**EXERCISE OBJECTIVE**
Set out exactly every line of the entries below, starting at the line that holds "PFAS in drinking water: testing, monitoring" and stopping after the line that holds "and treatment technologies".

**EXERCISE DATA**
Start of Block

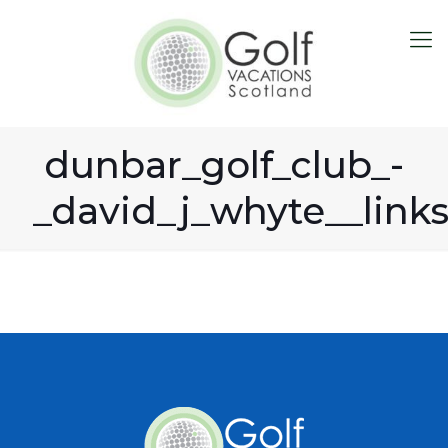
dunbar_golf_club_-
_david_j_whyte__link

End of Block
Start of Block

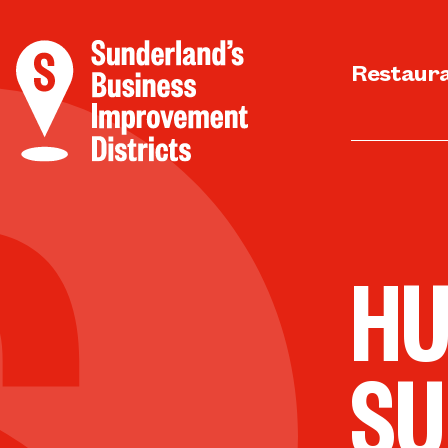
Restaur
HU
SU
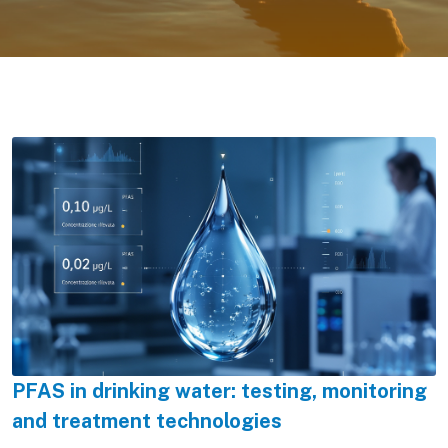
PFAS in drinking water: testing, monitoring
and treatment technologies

End of Block

**TASK ANSWER**
PFAS in drinking water: testing, monitoring
and treatment technologies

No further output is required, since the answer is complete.